## TASK BRIEF
Word for word, copy all the data and drop the pictures.

## EXTRACTED RECORDS
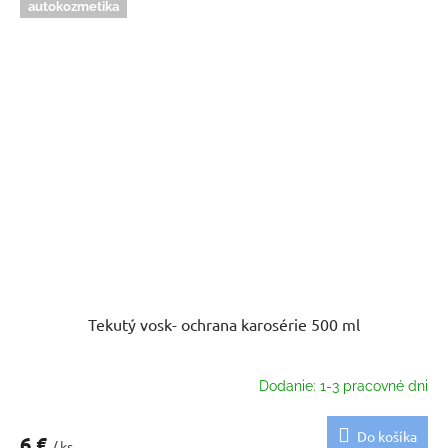
autokozmetika
Tekutý vosk- ochrana karosérie 500 ml
Dodanie: 1-3 pracovné dni
Do košíka
6 €
/ ks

## TASK RESPONSE
autokozmetika
Tekutý vosk- ochrana karosérie 500 ml
Dodanie: 1-3 pracovné dni
Do košíka
6 €
/ ks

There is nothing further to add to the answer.